[Records for processing]

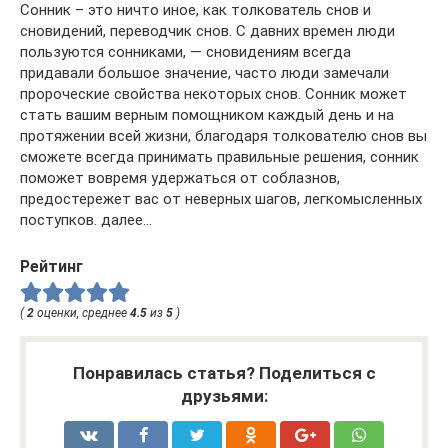
Сонник – это ничто иное, как толкователь снов и
сновидений, переводчик снов. С давних времен люди
пользуются сонниками, — сновидениям всегда
придавали большое значение, часто люди замечали
пророческие свойства некоторых снов. Сонник может
стать вашим верным помощником каждый день и на
протяжении всей жизни, благодаря толкователю снов вы
сможете всегда принимать правильные решения, сонник
поможет вовремя удержаться от соблазнов,
предостережет вас от неверных шагов, легкомысленных
поступков. далее…
Рейтинг
(
2
оценки, среднее
4.5
из
5
)
Понравилась статья? Поделиться с
друзьями:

[/Records for processing]

Problem to solve: Return all lines of the data in which the string "люди" appears.

Solved exercise:
сновидений, переводчик снов. С давних времен люди
придавали большое значение, часто люди замечали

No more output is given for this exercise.